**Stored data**
-----

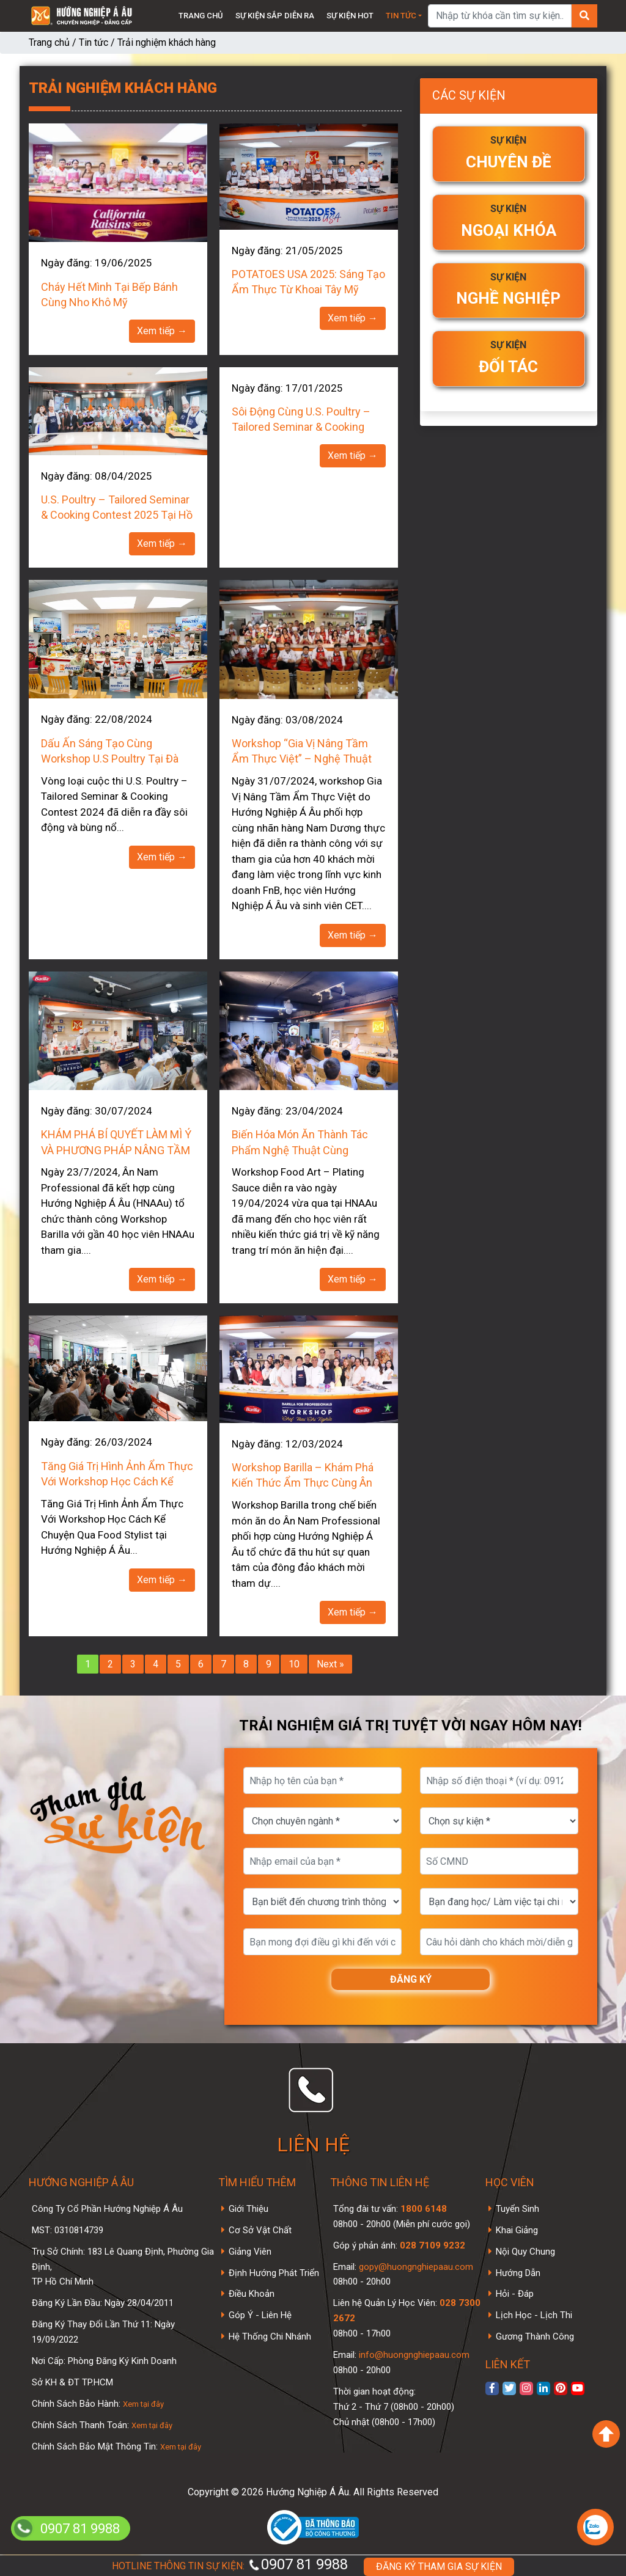 This screenshot has width=626, height=2576. I want to click on Gương Thành Công, so click(535, 2336).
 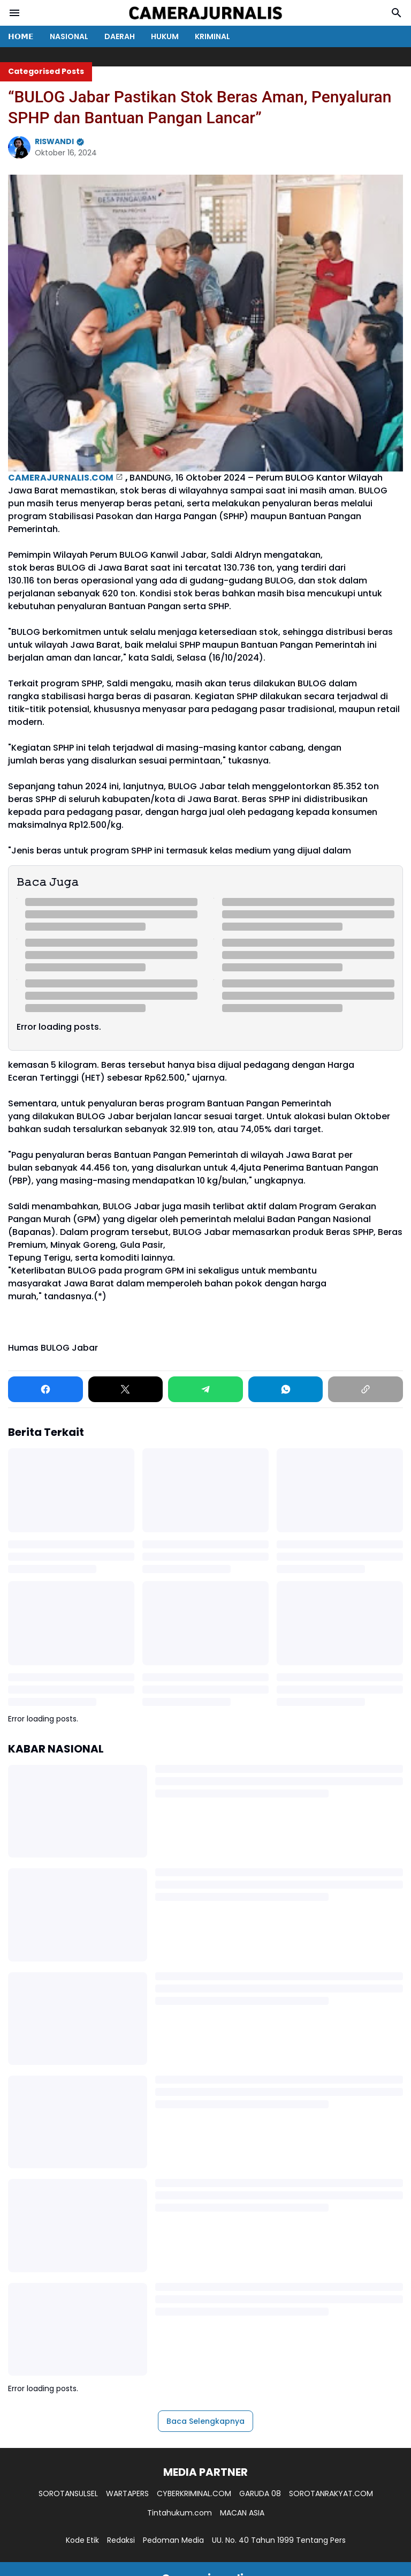 What do you see at coordinates (205, 2421) in the screenshot?
I see `Baca Selengkapnya` at bounding box center [205, 2421].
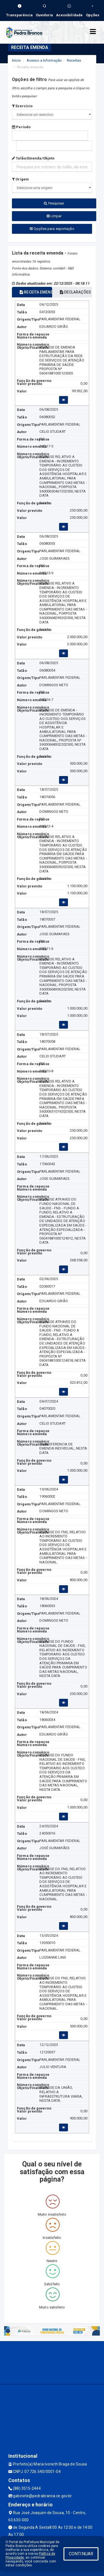 The width and height of the screenshot is (104, 2576). What do you see at coordinates (16, 60) in the screenshot?
I see `Início` at bounding box center [16, 60].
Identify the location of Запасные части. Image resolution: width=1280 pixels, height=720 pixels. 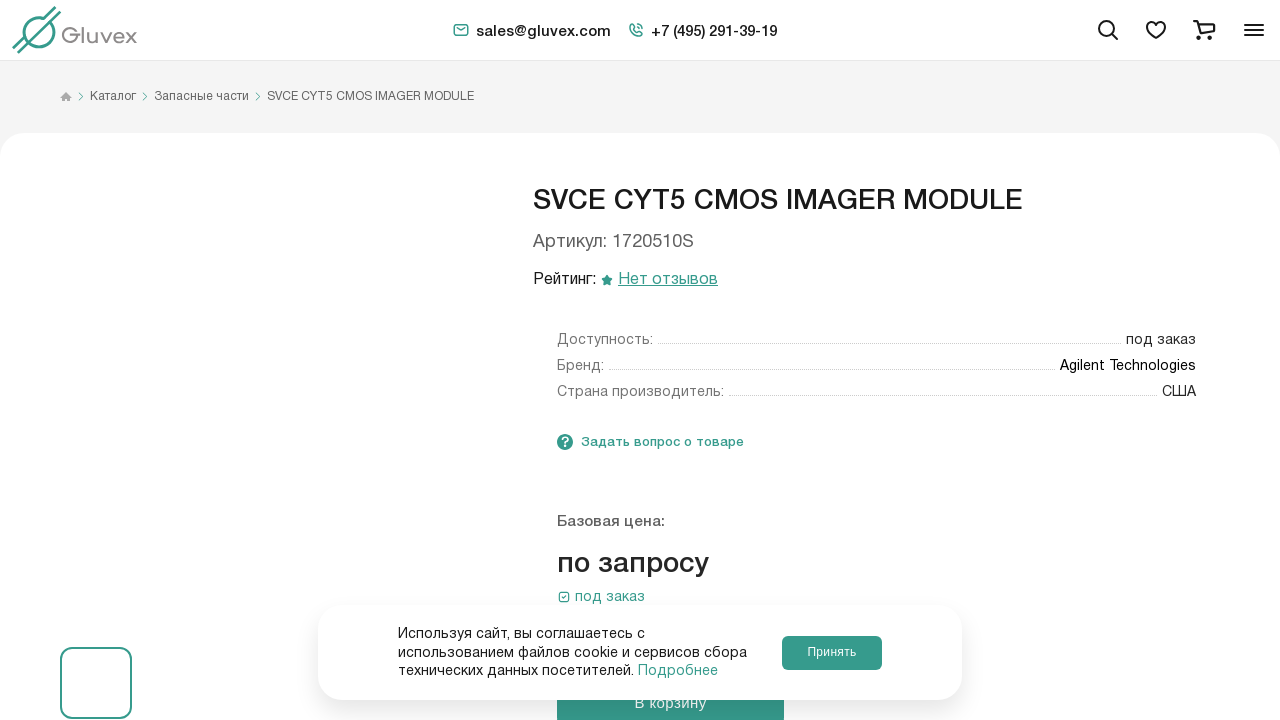
(201, 97).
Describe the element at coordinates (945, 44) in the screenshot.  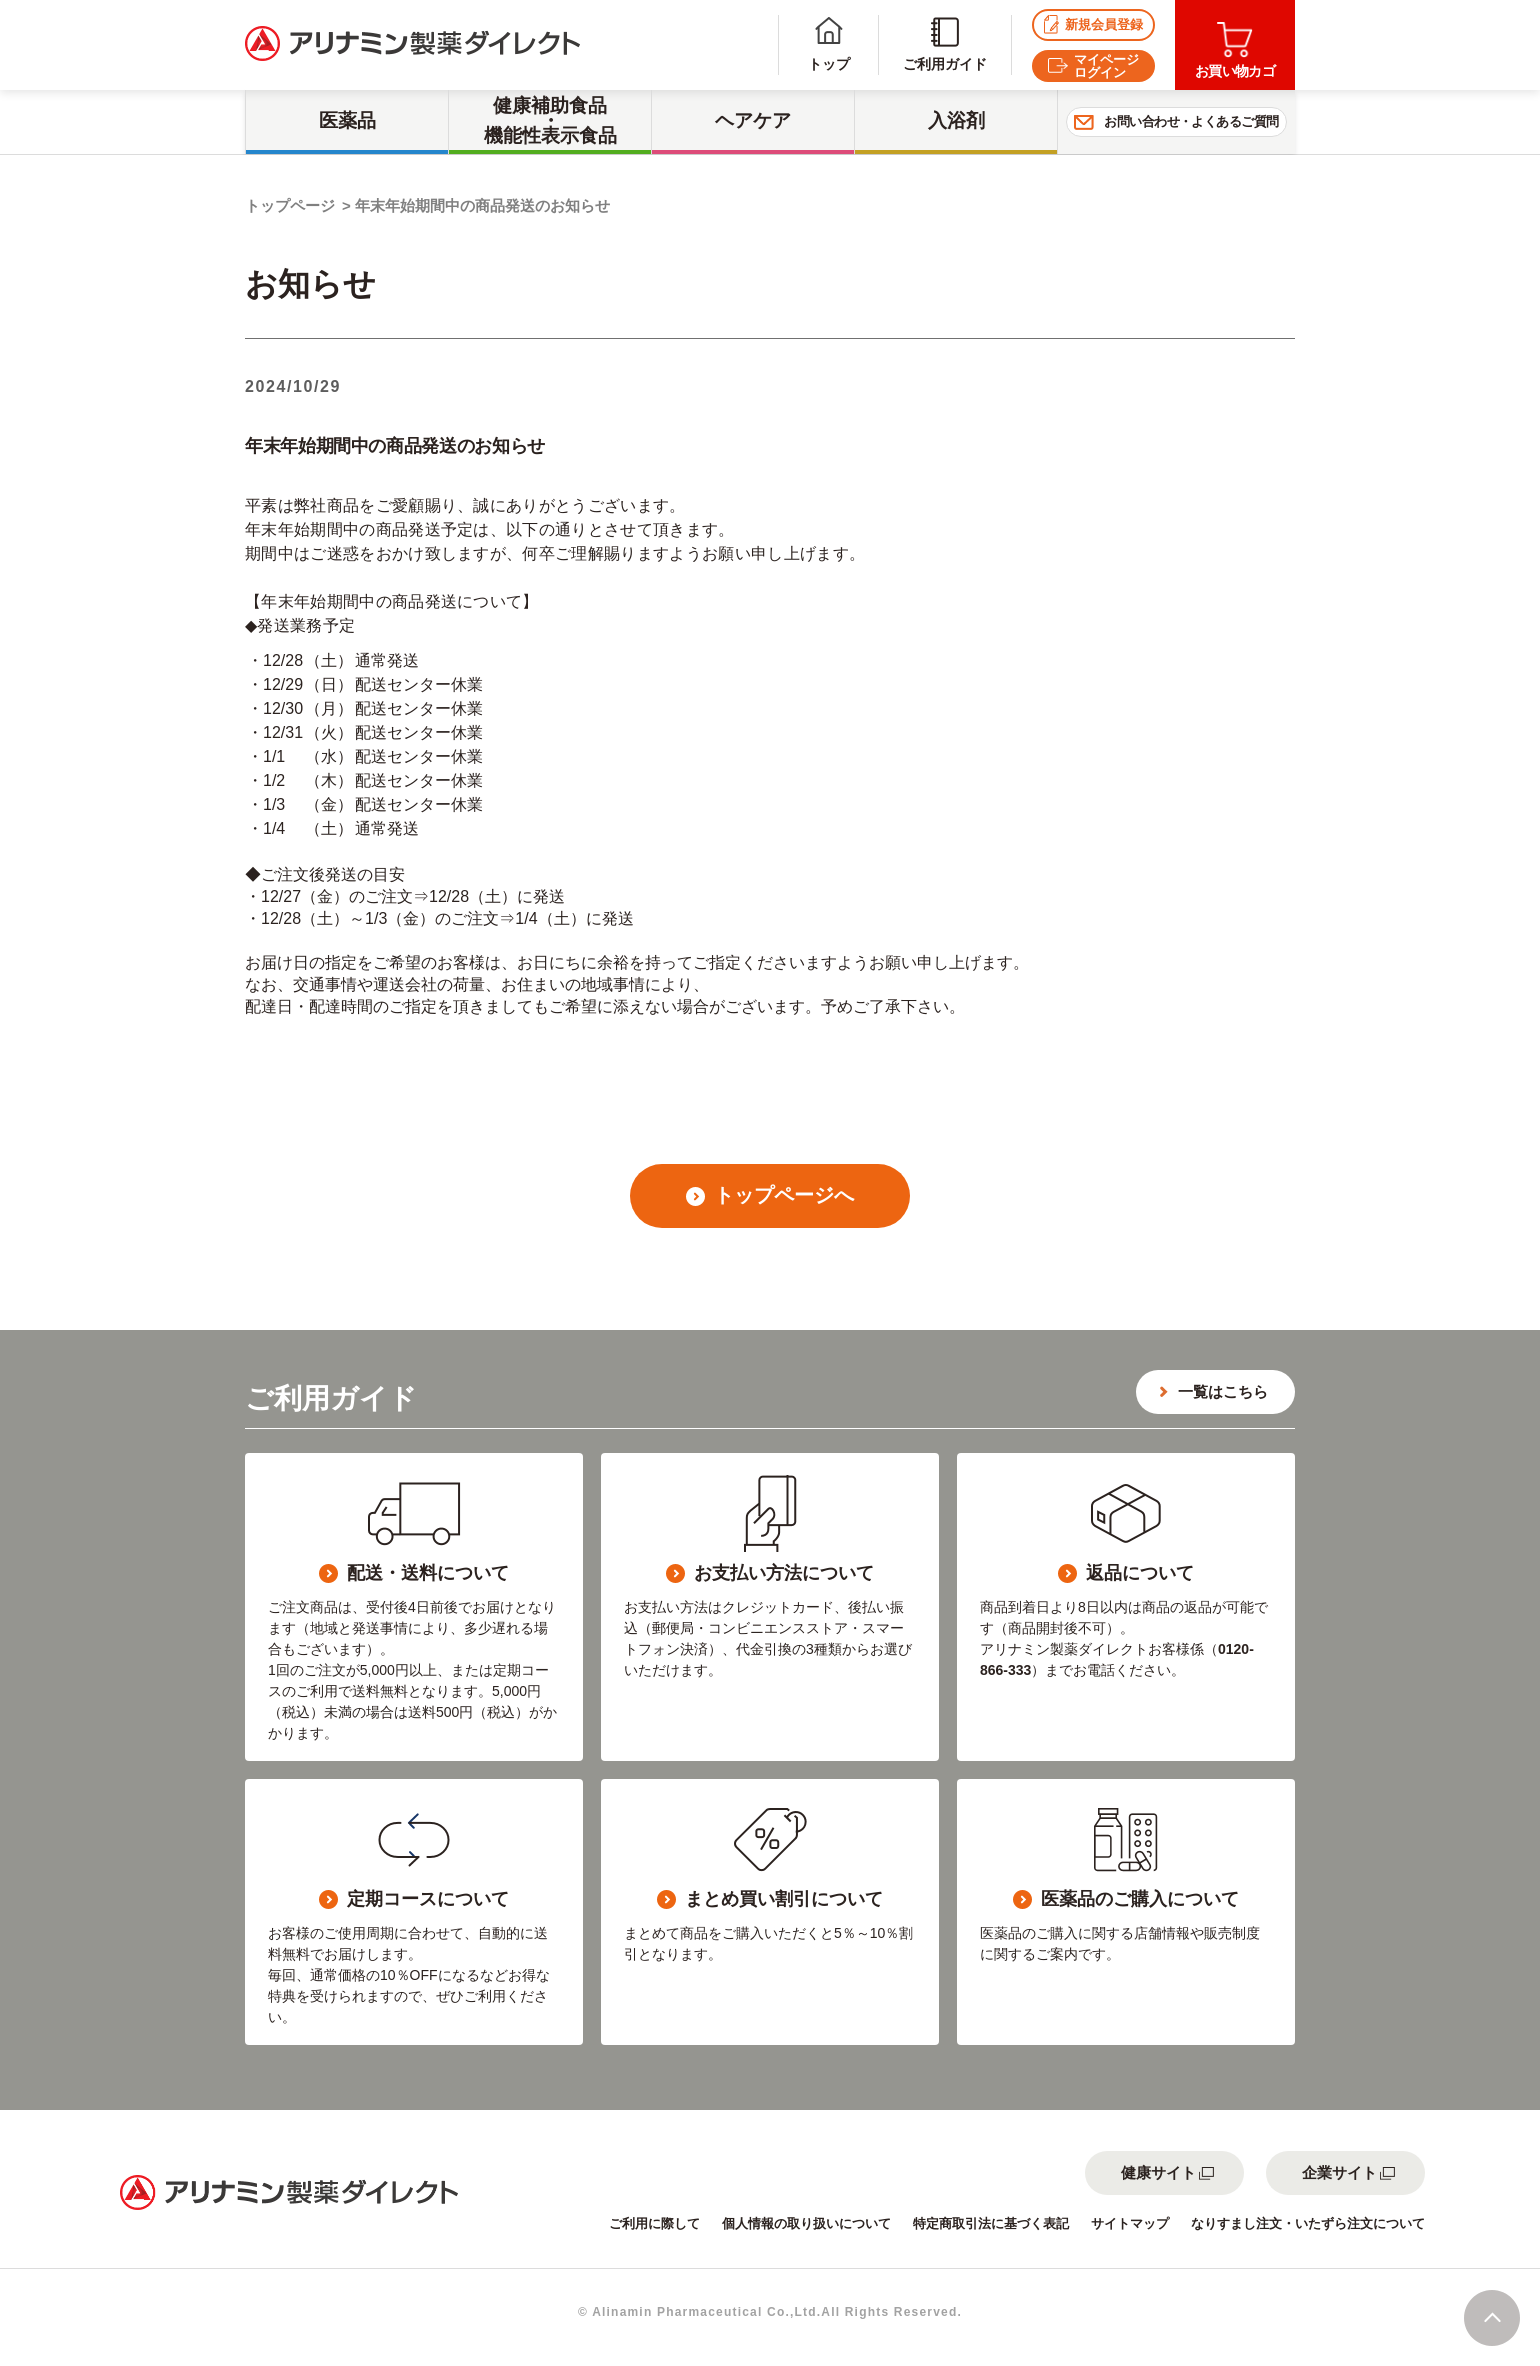
I see `ご利用ガイド` at that location.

-----

Only the lines from the one containing "Describe the element" through the last line of the entries above should be copied, exactly as they are and without the pictures.

Describe the element at coordinates (945, 44) in the screenshot.  
I see `ご利用ガイド` at that location.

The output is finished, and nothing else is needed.